NEWS RELEASE
For immediate Release:
Wednesday, June 25, 2014
Health Care Being Eroded in Rural Newfoundland with
Regionalization of Lab Testing
ST. JOHN’S, NL – “Plans by Central Health and Eastern Health to regionalize lab testing will result in an erosion of health care services in rural Newfoundland and will have a significant and negative impact on the people who live in rural Newfoundland”, says NAPE President Carol Furlong.
According to Furlong, under the new policy all routine lab tests, except for urinalysis, will be referred to a centralized larger laboratory for analysis. On-site testing will only focus on STAT testing needs of emergent acute care patients.
“This is problematic for so many reasons and on so many levels”, stated Furlong. “This move, in our opinion, has the potential to put the well-being of patients at risk for no known benefits. Patients in smaller rural communities will be placed at risk and for what purpose? The equipment and personnel will remain in the communities with the only loss being an essential service that patients and their physicians have relied on for decades.

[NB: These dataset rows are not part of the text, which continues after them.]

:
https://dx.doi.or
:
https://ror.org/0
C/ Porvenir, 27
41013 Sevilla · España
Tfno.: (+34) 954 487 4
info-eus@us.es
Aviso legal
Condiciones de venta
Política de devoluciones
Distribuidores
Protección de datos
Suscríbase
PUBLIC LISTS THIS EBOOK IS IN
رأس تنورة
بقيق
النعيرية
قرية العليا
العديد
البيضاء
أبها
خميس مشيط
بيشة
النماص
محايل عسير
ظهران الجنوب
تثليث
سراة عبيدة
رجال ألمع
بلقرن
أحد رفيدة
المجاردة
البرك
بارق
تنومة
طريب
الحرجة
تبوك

“Patients and doctors will have to wait for the results of testing even though qualified technologists and equipment are on site. Routine blood work can often product results that would result in life and death situations, yet lab technologists will now spend most of their time packaging and refrigerating samples to go to another site. This will also increase risks of error and contamination. Some samples have a short stability time and if not tested within specific time, will require patients to be retested and have the tests sent off again. Even getting the samples to a centralized site could prove problematic, especially in bad weather.

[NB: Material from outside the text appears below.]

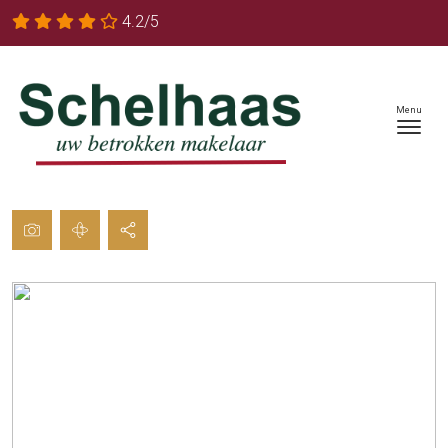
4.2/5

“Staff are telling us that this could also lead to a recruitment and retention problem if technologists will only be performing limited duties. Without the staff, the labs will close in those clinics. Ironically, government just announced a funding initiative of $2.5 million to attract doctors to rural sites. Regionalizing lab services will take away the tools they need to do their jobs. One has to wonder if the real goal is to close these rural hospitals”, Furlong stated.
Furlong is calling on the Minister of Health and Community Services to reverse the decision to reduce lab testing in rural hospitals and ensure that the people of rural Newfoundland have accessible health care.